> _Required work_
Scan the data below for the string "озеленение". Copy every line where it appears.

[Excerpts from a dataset]
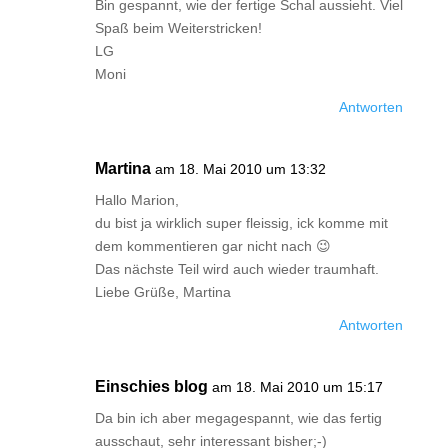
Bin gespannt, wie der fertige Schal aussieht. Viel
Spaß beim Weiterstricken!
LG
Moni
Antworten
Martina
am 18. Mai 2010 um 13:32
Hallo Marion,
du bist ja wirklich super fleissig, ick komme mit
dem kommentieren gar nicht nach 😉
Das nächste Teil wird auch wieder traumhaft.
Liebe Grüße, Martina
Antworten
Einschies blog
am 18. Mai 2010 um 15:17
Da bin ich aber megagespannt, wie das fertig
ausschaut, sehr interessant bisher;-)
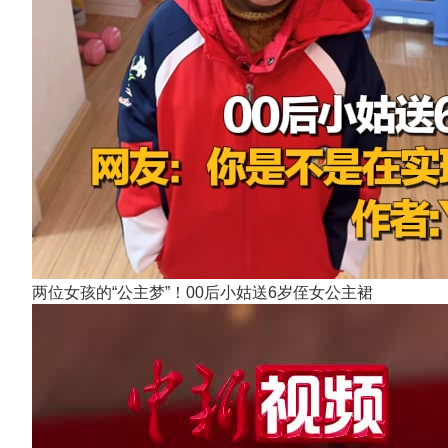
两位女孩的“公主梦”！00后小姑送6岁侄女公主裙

--

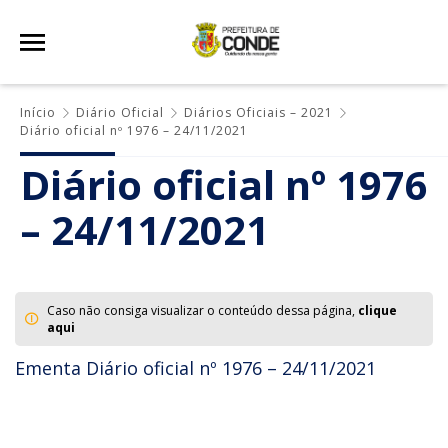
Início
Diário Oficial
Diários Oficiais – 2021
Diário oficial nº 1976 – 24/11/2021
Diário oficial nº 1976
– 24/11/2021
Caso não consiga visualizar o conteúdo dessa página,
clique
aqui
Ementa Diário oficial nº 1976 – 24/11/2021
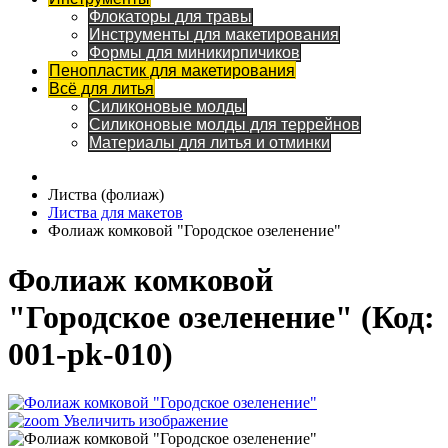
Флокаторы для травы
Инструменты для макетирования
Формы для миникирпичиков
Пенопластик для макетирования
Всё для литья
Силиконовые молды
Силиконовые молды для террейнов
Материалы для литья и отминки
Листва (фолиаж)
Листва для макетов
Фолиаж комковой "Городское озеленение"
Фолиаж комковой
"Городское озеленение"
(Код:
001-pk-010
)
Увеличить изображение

> _Answer box_
Фолиаж комковой "Городское озеленение"
"Городское озеленение"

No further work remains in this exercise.